ASSIGNMENT —
Will you transcribe all the entries word for word, skipping the pictures they hold?

THE INPUT —
:::
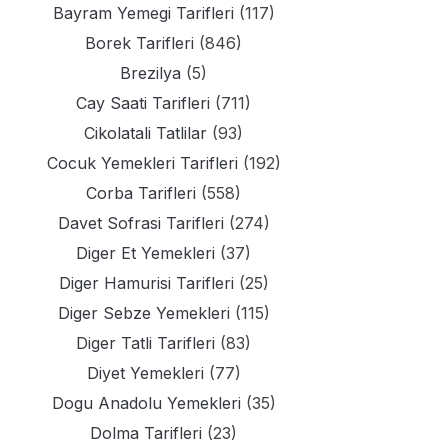
Bayram Yemegi Tarifleri
(117)
Borek Tarifleri
(846)
Brezilya
(5)
Cay Saati Tarifleri
(711)
Cikolatali Tatlilar
(93)
Cocuk Yemekleri Tarifleri
(192)
Corba Tarifleri
(558)
Davet Sofrasi Tarifleri
(274)
Diger Et Yemekleri
(37)
Diger Hamurisi Tarifleri
(25)
Diger Sebze Yemekleri
(115)
Diger Tatli Tarifleri
(83)
Diyet Yemekleri
(77)
Dogu Anadolu Yemekleri
(35)
Dolma Tarifleri
(23)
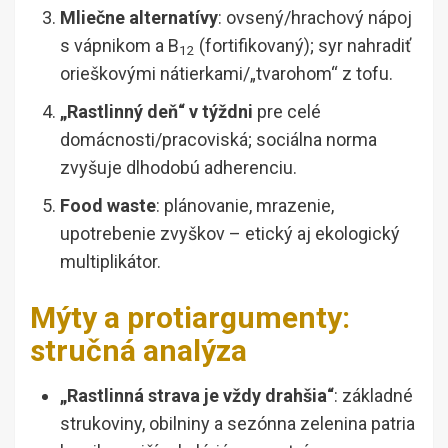
Mliečne alternatívy
: ovsený/hrachový nápoj
s vápnikom a B
(fortifikovaný); syr nahradiť
12
orieškovými nátierkami/„tvarohom“ z tofu.
„Rastlinný deň“ v týždni
pre celé
domácnosti/pracoviská; sociálna norma
zvyšuje dlhodobú adherenciu.
Food waste
: plánovanie, mrazenie,
upotrebenie zvyškov – etický aj ekologický
multiplikátor.
Mýty a protiargumenty:
stručná analýza
„Rastlinná strava je vždy drahšia“
: základné
strukoviny, obilniny a sezónna zelenina patria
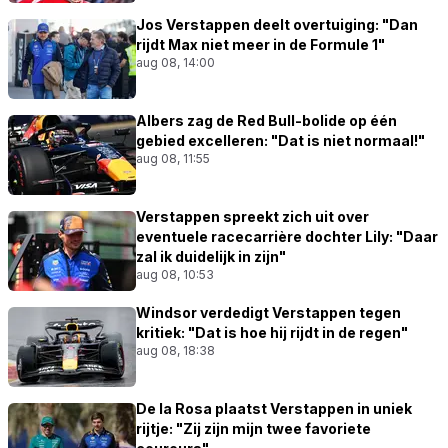
Jos Verstappen deelt overtuiging: "Dan
rijdt Max niet meer in de Formule 1"
aug 08, 14:00
Albers zag de Red Bull-bolide op één
gebied excelleren: "Dat is niet normaal!"
aug 08, 11:55
Verstappen spreekt zich uit over
eventuele racecarrière dochter Lily: "Daar
zal ik duidelijk in zijn"
aug 08, 10:53
Windsor verdedigt Verstappen tegen
kritiek: "Dat is hoe hij rijdt in de regen"
aug 08, 18:38
De la Rosa plaatst Verstappen in uniek
rijtje: "Zij zijn mijn twee favoriete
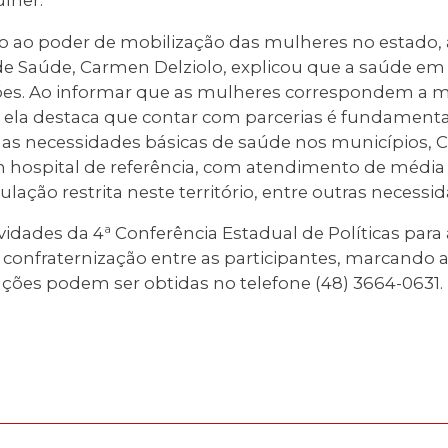
ao poder de mobilização das mulheres no estado, 
de Saúde, Carmen Delziolo, explicou que a saúde em 
ões. Ao informar que as mulheres correspondem a 
 ela destaca que contar com parcerias é fundamental
 as necessidades básicas de saúde nos municípios,
 hospital de referência, com atendimento de média
lação restrita neste território, entre outras necessid
ividades da 4ª Conferência Estadual de Políticas para
nfraternização entre as participantes, marcando a 
ações podem ser obtidas no telefone (48) 3664-0631.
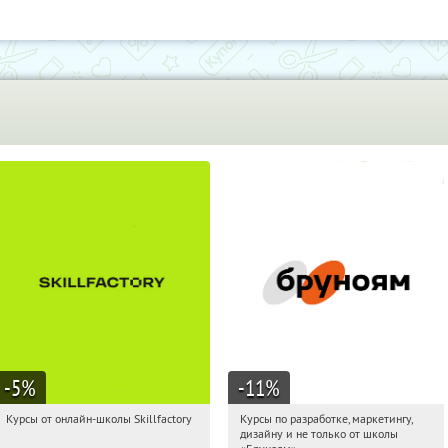
-5
%
-11
%
Курсы от онлайн-школы Skillfactory
Курсы по разработке, маркетингу,
17:27:27
Получи первым!
17:27:27
Получи первым!
дизайну и не только от школы
Россия
Россия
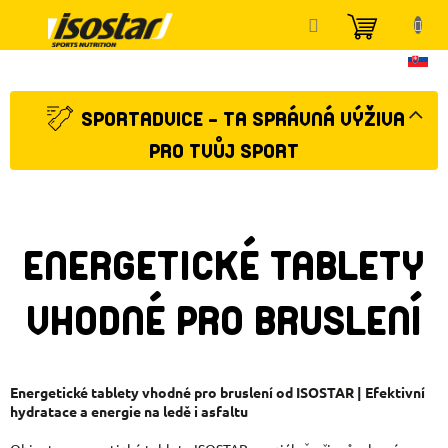
Přejít
NÁKUP
na
KOŠÍK
obsah
SPORTADVICE - TA SPRÁVNÁ VÝŽIVA
PRO TVŮJ SPORT
ENERGETICKÉ TABLETY
VHODNÉ PRO BRUSLENÍ
Energetické tablety vhodné pro bruslení od ISOSTAR | Efektivní
hydratace a energie na ledě i asfaltu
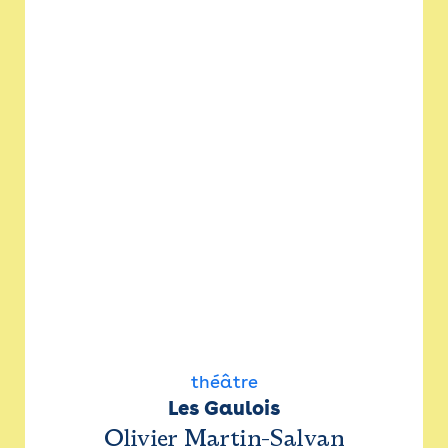
théâtre
Les Gaulois
Olivier Martin-Salvan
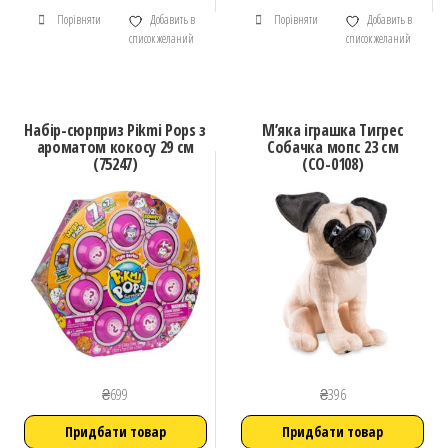
Порівняти
Добавить в
Порівняти
Добавить в
список желаний
список желаний
Набір-сюрприз Pikmi Pops з
М’яка іграшка Тигрес
ароматом кокосу 29 см
Собачка мопс 23 см
(75247)
(СО-0108)
₴
699
₴
396
Придбати товар
Придбати товар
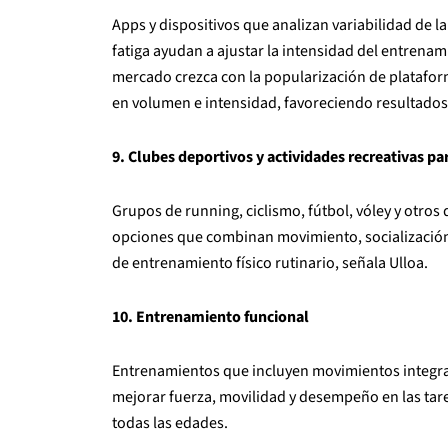
Apps y dispositivos que analizan variabilidad de l
fatiga ayudan a ajustar la intensidad del entrenami
mercado crezca con la popularización de plataform
en volumen e intensidad, favoreciendo resultados
9. Clubes deportivos y actividades recreativas pa
Grupos de running, ciclismo, fútbol, vóley y otr
opciones que combinan movimiento, socialización 
de entrenamiento físico rutinario, señala Ulloa.
10. Entrenamiento funcional
Entrenamientos que incluyen movimientos integra
mejorar fuerza, movilidad y desempeño en las tare
todas las edades.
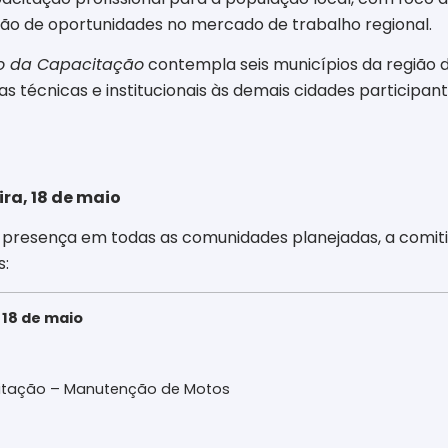
o de oportunidades no mercado de trabalho regional.
 da Capacitação
contempla seis municípios da região de
itas técnicas e institucionais às demais cidades partici
ra, 18 de maio
a presença em todas as comunidades planejadas, a comiti
s:
 18 de maio
acitação – Manutenção de Motos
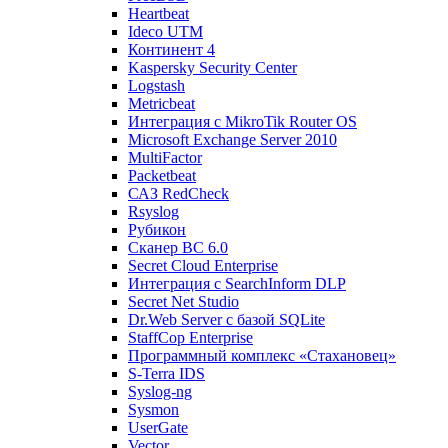
Heartbeat
Ideco UTM
Континент 4
Kaspersky Security Center
Logstash
Metricbeat
Интеграция с MikroTik Router OS
Microsoft Exchange Server 2010
MultiFactor
Packetbeat
САЗ RedCheck
Rsyslog
Рубикон
Сканер ВС 6.0
Secret Cloud Enterprise
Интеграция с SearchInform DLP
Secret Net Studio
Dr.Web Server с базой SQLite
StaffCop Enterprise
Программный комплекс «Стахановец»
S-Terra IDS
Syslog-ng
Sysmon
UserGate
Vector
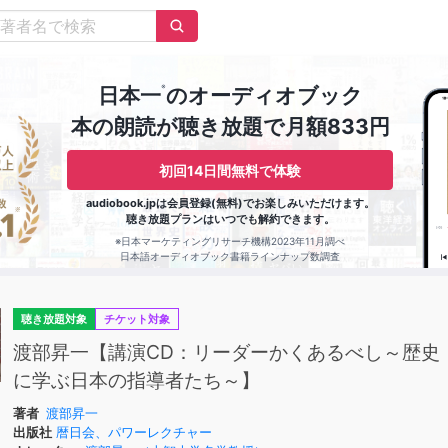
※
日本一
のオーディオブック
本の朗読が聴き放題で月額833円
初回14日間無料で体験
audiobook.jpは会員登録(無料)でお楽しみいただけます。
聴き放題プランはいつでも解約できます。
※日本マーケティングリサーチ機構2023年11月調べ
日本語オーディオブック書籍ラインナップ数調査
聴き放題対象
チケット対象
渡部昇一【講演CD：リーダーかくあるべし～歴史
に学ぶ日本の指導者たち～】
著者
渡部昇一
出版社
暦日会、パワーレクチャー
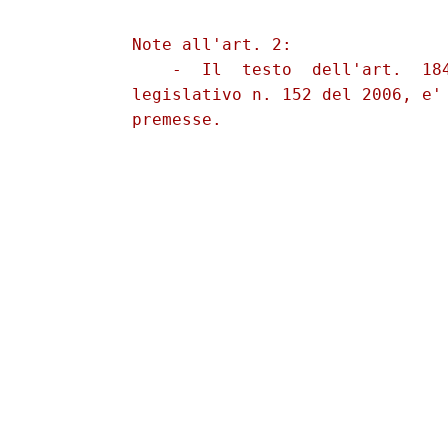
          Note all'art. 2: 

              -  Il  testo  dell'art.  184
          legislativo n. 152 del 2006, e' 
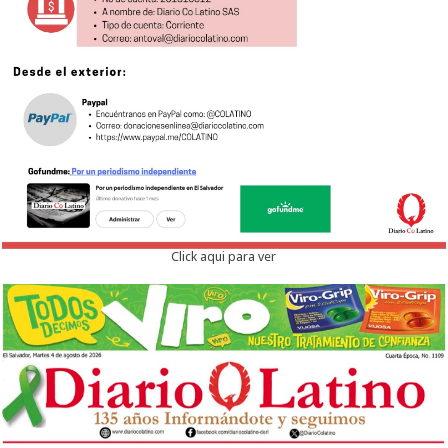
Click aqui para ver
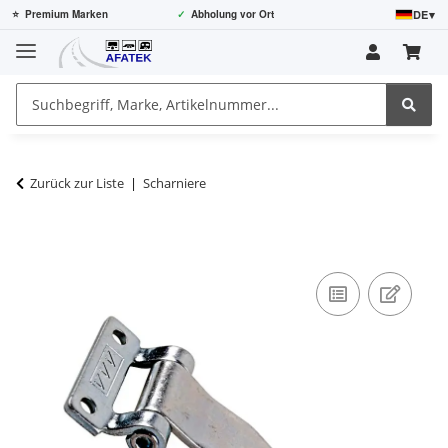
DE
▾
⭐
Premium Marken
✓
Abholung vor Ort
Zurück zur Liste
Scharniere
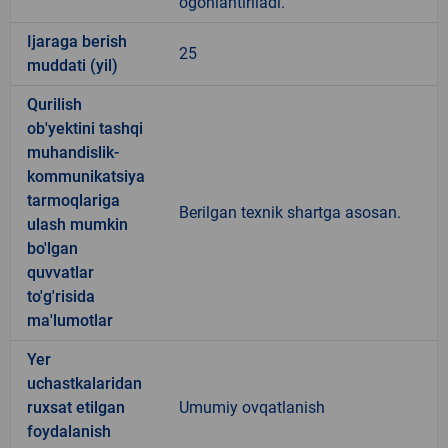
ogohlantiriladi.
Ijaraga berish
25
muddati (yil)
Qurilish
ob'yektini tashqi
muhandislik-
kommunikatsiya
tarmoqlariga
Berilgan texnik shartga asosan.
ulash mumkin
bo'lgan
quvvatlar
to'g'risida
ma'lumotlar
Yer
uchastkalaridan
ruxsat etilgan
Umumiy ovqatlanish
foydalanish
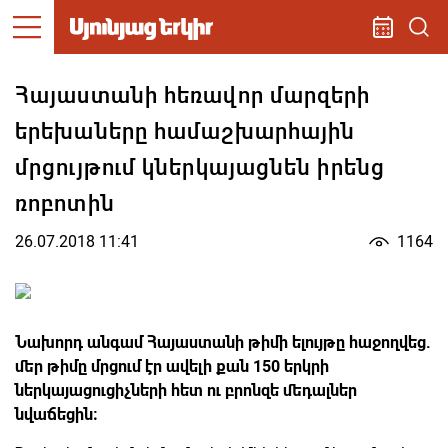
Հայաստանի հեռավոր մարզերի
երեխաները համաշխարհային
մրցույթում կներկայացնեն իրենց
ռոբոտին
26.07.2018 11:41
1164
Նախորդ անգամ Հայաստանի թիմի ելույթը հաջողվեց.
մեր թիմը մրցում էր ավելի քան 150 երկրի
ներկայացուցիչների հետ ու բրոնզե մեդալներ
նվաճեցին։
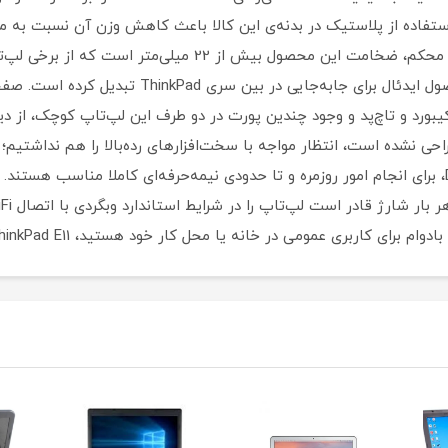
رایی بالای کیبورد و تاچ‌پد و وجود چندین پورت در دو طرف این لپ‌تاپ کوچک، ا
 نشده است، انتظار مواجه با سخت‌افزارهای رده‌بالا را هم نداشتیم؛ ام
در خانه یا محل کار خود هستید، ThinkPad E11 لنوو می‌تواند انتخاب مناسبی برای شما باشد.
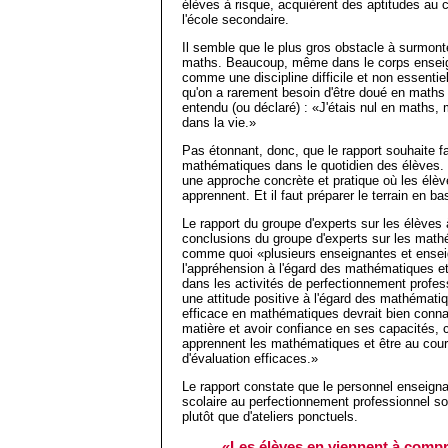
élèves à risque, acquièrent des aptitudes au c
l'école secondaire.
Il semble que le plus gros obstacle à surmonte
maths. Beaucoup, même dans le corps enseig
comme une discipline difficile et non essentiel
qu'on a rarement besoin d'être doué en maths po
entendu (ou déclaré) : «J'étais nul en maths,
dans la vie.»
Pas étonnant, donc, que le rapport souhaite f
mathématiques dans le quotidien des élèves. 
une approche concrète et pratique où les élève
apprennent. Et il faut préparer le terrain en ba
Le rapport du groupe d'experts sur les élèves 
conclusions du groupe d'experts sur les mathé
comme quoi «plusieurs enseignantes et enseig
l'appréhension à l'égard des mathématiques et i
dans les activités de perfectionnement profes
une attitude positive à l'égard des mathémat
efficace en mathématiques devrait bien connaît
matière et avoir confiance en ses capacités
apprennent les mathématiques et être au cour
d'évaluation efficaces.»
Le rapport constate que le personnel enseigna
scolaire au perfectionnement professionnel s
plutôt que d'ateliers ponctuels.
«Les élèves en viennent à compr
:::
FINISHED EXERCISE —
Bayram Yemegi Tarifleri
(117)
Borek Tarifleri
(846)
Brezilya
(5)
Cay Saati Tarifleri
(711)
Cikolatali Tatlilar
(93)
Cocuk Yemekleri Tarifleri
(192)
Corba Tarifleri
(558)
Davet Sofrasi Tarifleri
(274)
Diger Et Yemekleri
(37)
Diger Hamurisi Tarifleri
(25)
Diger Sebze Yemekleri
(115)
Diger Tatli Tarifleri
(83)
Diyet Yemekleri
(77)
Dogu Anadolu Yemekleri
(35)
Dolma Tarifleri
(23)
Mliečne alternatívy
: ovsený/hrachový nápoj
s vápnikom a B
(fortifikovaný); syr nahradiť
12
orieškovými nátierkami/„tvarohom“ z tofu.
„Rastlinný deň“ v týždni
pre celé
domácnosti/pracoviská; sociálna norma
zvyšuje dlhodobú adherenciu.
Food waste
: plánovanie, mrazenie,
upotrebenie zvyškov – etický aj ekologický
multiplikátor.
Mýty a protiargumenty:
stručná analýza
„Rastlinná strava je vždy drahšia“
: základné
strukoviny, obilniny a sezónna zelenina patria
Jos Verstappen deelt overtuiging: "Dan
rijdt Max niet meer in de Formule 1"
aug 08, 14:00
Albers zag de Red Bull-bolide op één
gebied excelleren: "Dat is niet normaal!"
aug 08, 11:55
Verstappen spreekt zich uit over
eventuele racecarrière dochter Lily: "Daar
zal ik duidelijk in zijn"
aug 08, 10:53
Windsor verdedigt Verstappen tegen
kritiek: "Dat is hoe hij rijdt in de regen"
aug 08, 18:38
De la Rosa plaatst Verstappen in uniek
rijtje: "Zij zijn mijn twee favoriete
ao poder de mobilização das mulheres no estado, 
de Saúde, Carmen Delziolo, explicou que a saúde em 
ões. Ao informar que as mulheres correspondem a 
 ela destaca que contar com parcerias é fundamental
 as necessidades básicas de saúde nos municípios,
 hospital de referência, com atendimento de média
lação restrita neste território, entre outras necessid
ividades da 4ª Conferência Estadual de Políticas para
nfraternização entre as participantes, marcando a 
ações podem ser obtidas no telefone (48) 3664-0631.
-5
%
-11
%
Курсы от онлайн-школы Skillfactory
Курсы по разработке, маркетингу,
17:27:27
Получи первым!
17:27:27
Получи первым!
дизайну и не только от школы
Россия
Россия
Přejít
NÁKUP
na
KOŠÍK
obsah
SPORTADVICE - TA SPRÁVNÁ VÝŽIVA
PRO TVŮJ SPORT
ENERGETICKÉ TABLETY
VHODNÉ PRO BRUSLENÍ
Energetické tablety vhodné pro bruslení od ISOSTAR | Efektivní
hydratace a energie na ledě i asfaltu
théâtre
Les Gaulois
Olivier Martin-Salvan
Порівняти
Добавить в
Порівняти
Добавить в
список желаний
список желаний
Набір-сюрприз Pikmi Pops з
М’яка іграшка Тигрес
ароматом кокосу 29 см
Собачка мопс 23 см
(75247)
(СО-0108)
₴
699
₴
396
Придбати товар
Придбати товар
Apps y dispositivos que analizan variabilidad de l
fatiga ayudan a ajustar la intensidad del entrenami
mercado crezca con la popularización de plataform
en volumen e intensidad, favoreciendo resultados
9. Clubes deportivos y actividades recreativas pa
Grupos de running, ciclismo, fútbol, vóley y otr
opciones que combinan movimiento, socialización 
de entrenamiento físico rutinario, señala Ulloa.
10. Entrenamiento funcional
Entrenamientos que incluyen movimientos integra
mejorar fuerza, movilidad y desempeño en las tare
todas las edades.
o de oportunidades no mercado de trabalho regional.
 da Capacitação
contempla seis municípios da região de
itas técnicas e institucionais às demais cidades partici
ra, 18 de maio
a presença em todas as comunidades planejadas, a comiti
s:
 18 de maio
acitação – Manutenção de Motos
Heartbeat
Ideco UTM
Континент 4
Kaspersky Security Center
Logstash
Metricbeat
Интеграция с MikroTik Router OS
Microsoft Exchange Server 2010
MultiFactor
Packetbeat
САЗ RedCheck
Rsyslog
Рубикон
Сканер ВС 6.0
Secret Cloud Enterprise
Интеграция с SearchInform DLP
Secret Net Studio
Dr.Web Server с базой SQLite
StaffCop Enterprise
Программный комплекс «Стахановец»
S-Terra IDS
Syslog-ng
Sysmon
UserGate
Vector
※
日本一
のオーディオブック
本の朗読が聴き放題で月額833円
初回14日間無料で体験
audiobook.jpは会員登録(無料)でお楽しみいただけます。
聴き放題プランはいつでも解約できます。
※日本マーケティングリサーチ機構2023年11月調べ
日本語オーディオブック書籍ラインナップ数調査
聴き放題対象
チケット対象
渡部昇一【講演CD：リーダーかくあるべし～歴史
に学ぶ日本の指導者たち～】
著者
渡部昇一
出版社
暦日会、パワーレクチャー
          Note all'art. 2: 

              -  Il  testo  dell'art.  184
          legislativo n. 152 del 2006, e' 
Click aqui para ver
DE
▾
⭐
Premium Marken
✓
Abholung vor Ort
Zurück zur Liste
Scharniere
ogohlantiriladi.
Ijaraga berish
25
muddati (yil)
Qurilish
ob'yektini tashqi
muhandislik-
kommunikatsiya
tarmoqlariga
Berilgan texnik shartga asosan.
ulash mumkin
bo'lgan
quvvatlar
to'g'risida
ma'lumotlar
Yer
uchastkalaridan
ruxsat etilgan
Umumiy ovqatlanish
foydalanish
Հայաստանի հեռավոր մարզերի
երեխաները համաշխարհային
մրցույթում կներկայացնեն իրենց
ռոբոտին
26.07.2018 11:41
1164
Նախորդ անգամ Հայաստանի թիմի ելույթը հաջողվեց.
մեր թիմը մրցում էր ավելի քան 150 երկրի
ներկայացուցիչների հետ ու բրոնզե մեդալներ
նվաճեցին։
رایی بالای کیبورد و تاچ‌پد و وجود چندین پورت در دو طرف این لپ‌تاپ کوچک، ا
 نشده است، انتظار مواجه با سخت‌افزارهای رده‌بالا را هم نداشتیم؛ ام
در خانه یا محل کار خود هستید، ThinkPad E11 لنوو می‌تواند انتخاب مناسبی برای شما باشد.
élèves à risque, acquièrent des aptitudes au c
l'école secondaire.
Il semble que le plus gros obstacle à surmonte
maths. Beaucoup, même dans le corps enseig
comme une discipline difficile et non essentiel
qu'on a rarement besoin d'être doué en maths po
entendu (ou déclaré) : «J'étais nul en maths,
dans la vie.»
Pas étonnant, donc, que le rapport souhaite f
mathématiques dans le quotidien des élèves. 
une approche concrète et pratique où les élève
apprennent. Et il faut préparer le terrain en ba
Le rapport du groupe d'experts sur les élèves 
conclusions du groupe d'experts sur les mathé
comme quoi «plusieurs enseignantes et enseig
l'appréhension à l'égard des mathématiques et i
dans les activités de perfectionnement profes
une attitude positive à l'égard des mathémat
efficace en mathématiques devrait bien connaît
matière et avoir confiance en ses capacités
apprennent les mathématiques et être au cour
d'évaluation efficaces.»
Le rapport constate que le personnel enseigna
scolaire au perfectionnement professionnel s
plutôt que d'ateliers ponctuels.
«Les élèves en viennent à compr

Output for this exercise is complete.